Sunday, October 02, 2005

Dez anos de diferença

A primeira vez que pensei que podia ser escritor tive medo: e se um dia se me esgotassem as ideias? Na altura tinha umas quantas e com medo que me fizessem falta um dia mais tarde (passados uns dias já nem sequer me lembrava do sucedido, já nem sequer pensava que gostaria de escrever). Acima de qualquer coisa, tinha medo que me viesse o chamado bloqueio de escritor, assim nos ensinam os filmes norte-americanos. Acontece que desde essa altura até agora, nunca me tinha decidido a ser escritor, portanto nunca tinha tido o bloqueio de escritor.
Desde a primeira vez que pensei em ser escritor até agora, passaram dez anos. Entretanto não me tornei escritor, mas escrevo muito. E da mesma forma que nunca senti ímpetos de inspiração também nunca senti bloqueio de escritor. Acho que no fundo o processo criativo deve ser encarado como um acumular de experiências que nos leva a um lugar onde nunca ninguém esteve antes: ou então leva-nos a um lugar onde já está muita gente, mas numa perspectiva que nunca ninguém viu.

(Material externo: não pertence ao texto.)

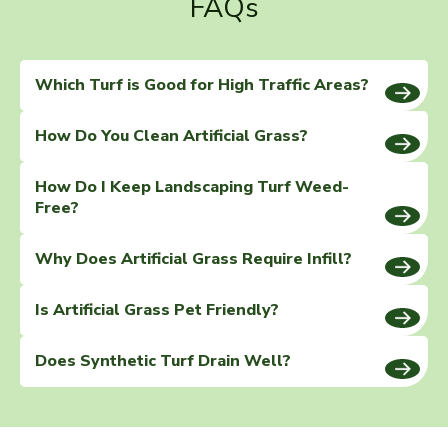
FAQs
Which Turf is Good for High Traffic Areas?
How Do You Clean Artificial Grass?
How Do I Keep Landscaping Turf Weed-
Free?
Why Does Artificial Grass Require Infill?
Is Artificial Grass Pet Friendly?
Does Synthetic Turf Drain Well?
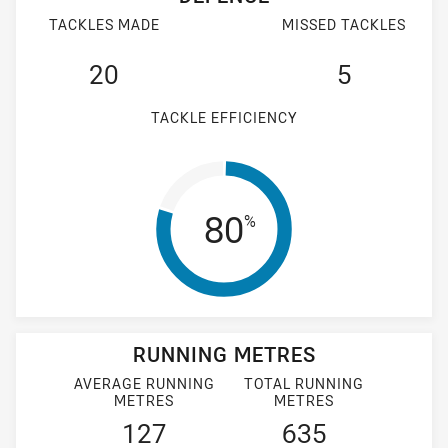
TACKLES MADE
MISSED TACKLES
20
5
TACKLE EFFICIENCY
Tackle Efficien
80
%
RUNNING METRES
AVERAGE RUNNING
TOTAL RUNNING
METRES
METRES
127
635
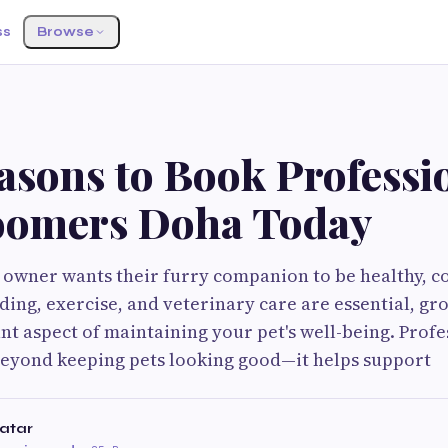
ss
Browse
asons to Book Professi
oomers Doha Today
 owner wants their furry companion to be healthy, c
ding, exercise, and veterinary care are essential, gr
t aspect of maintaining your pet's well-being. Profe
eyond keeping pets looking good—it helps support
Qatar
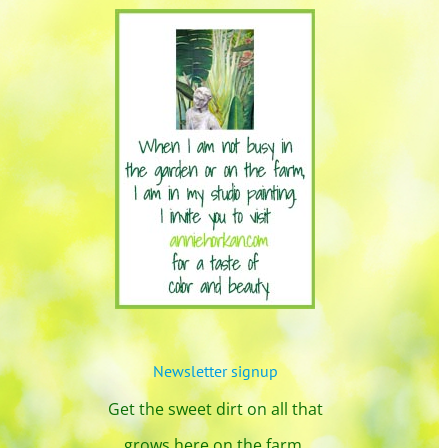
Newsletter signup
Get the sweet dirt on all that
grows here on the farm.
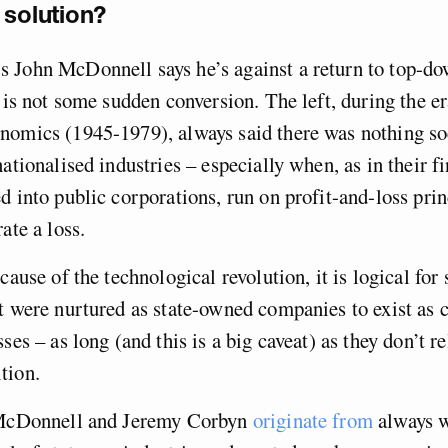
 solution?
 John McDonnell says he’s against a return to top-do
s is not some sudden conversion. The left, during the er
nomics (1945-1979), always said there was nothing soc
nationalised industries – especially when, as in their f
d into public corporations, run on profit-and-loss prin
ate a loss.
cause of the technological revolution, it is logical for
t were nurtured as state-owned companies to exist as 
ses – as long (and this is a big caveat) as they don’t re
tion.
 McDonnell and Jeremy Corbyn
originate from
always 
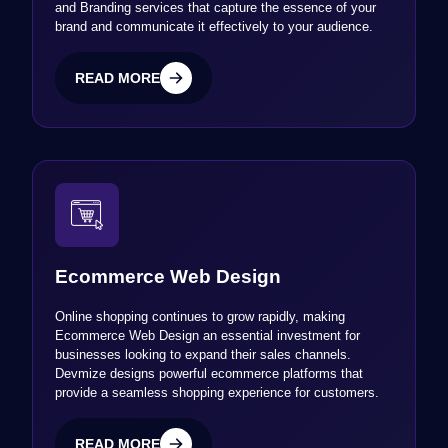
and Branding services that capture the essence of your
brand and communicate it effectively to your audience.
READ MORE
READ MORE
Ecommerce Web Design
Online shopping continues to grow rapidly, making
Ecommerce Web Design an essential investment for
businesses looking to expand their sales channels.
Devmize designs powerful ecommerce platforms that
provide a seamless shopping experience for customers.
READ MORE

Como grande parte das reflexões que faço, era de noite e ia a guiar. Suponho que a criação esteja directamente ligada à sensibilidade, às diferentes formas que temos de absorver o que nos rodeia e o que nos sensibiliza.
Lembro-me, no meio de um deboche alcoólico, argumentar sobre processos criativos. Alguém defendia que para fazer arte era necessário noventa e oito por cento de criatividade e apensa dois por cento de trabalho; na altura fiquei a pensar naquilo, sem emitir opinião. Parece-me agora noventa e oito por cento de trabalho e dois por cento de criatividade.
Porque entretanto passaram dez anos, não me tornei escritor mas escrevo muito. E não tenho ímpetos de inspiração nem bloqueio de escritor

3 Comments:

Blogger M said...

Lembro-me de uma noite em que entre macieiras e minis me disses-te que tinhas um livro escrito.
Lembro-me de uma noite em que me disses-te que antes escrevias quando estavas triste, quando as emoções eram maiores que o teu peito e que na realidade escrevias mal, quando assim era.
Lembro-me de me teres dito que quando começas-te a escrever, como actividade diária, tal como um emprego que se tem das 9hás5h, passas-te a escrever melhor...bem melhor.
Lembro-me de tudo isso...agora quero lembrar-me do dia em que hei-de comprar na Fnac o teu primeiro livro... Despacha-te

5:25 PM  
Blogger Alberto Oliveira said...

Não será bem "sorte de principiante", porque se já escreves há dez anos e nunca tiveste o "bloqueio de escritor de que se fala nos filmes americanos"... É sorte, prontos!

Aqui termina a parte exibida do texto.